Saved entries

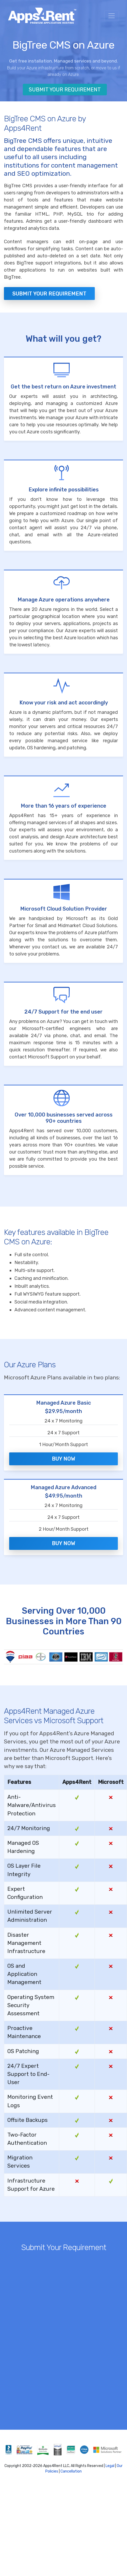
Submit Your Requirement (65, 89)
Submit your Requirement (49, 293)
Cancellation (71, 2471)
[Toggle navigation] (111, 16)
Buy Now (63, 1459)
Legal (110, 2466)
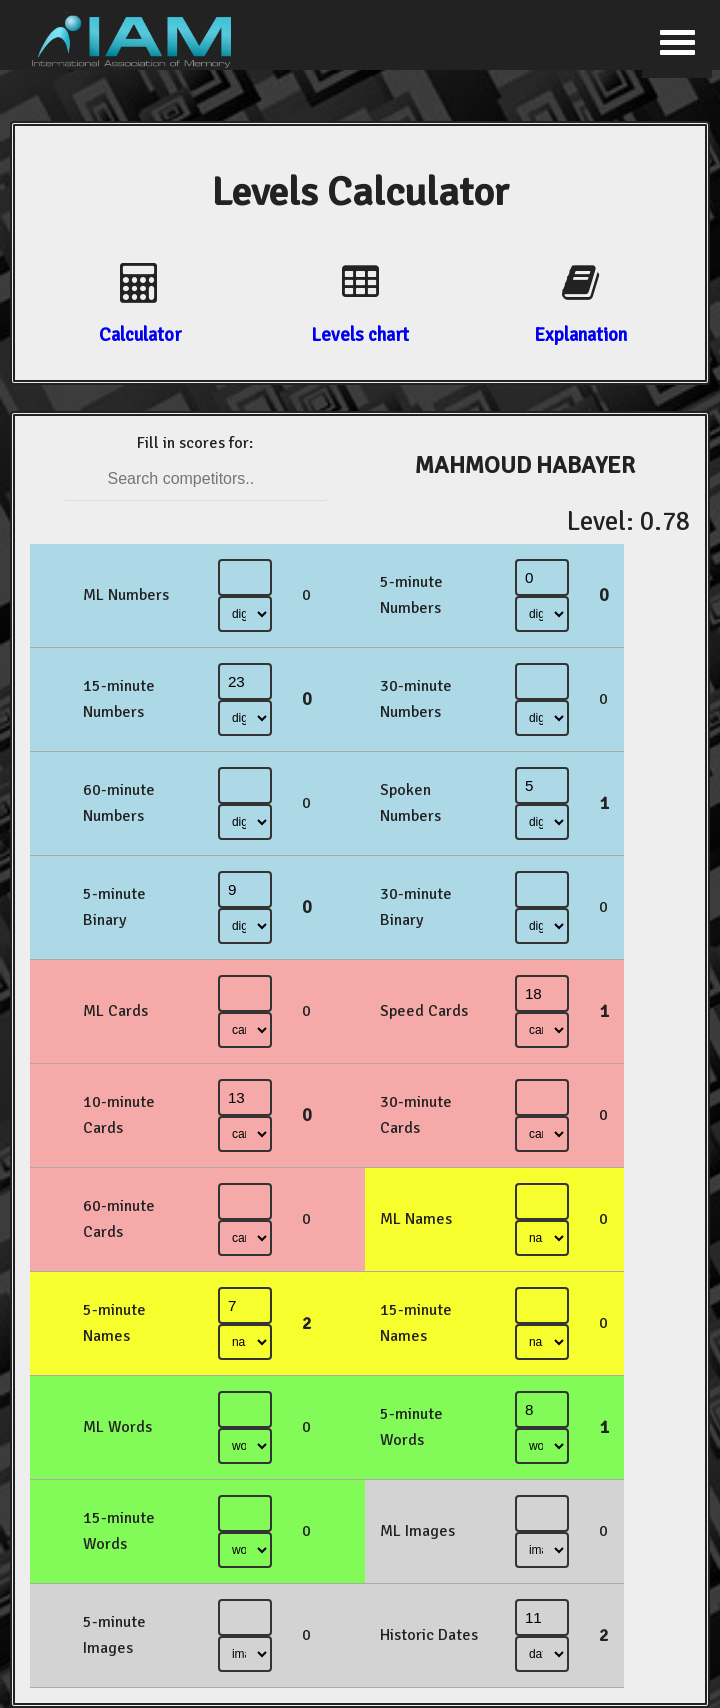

» **What the task requires**
Among the entries, find every line holding "Requirement" and return it.

» **The completed task**
Submit Your Requirement (65, 89)
Submit your Requirement (49, 293)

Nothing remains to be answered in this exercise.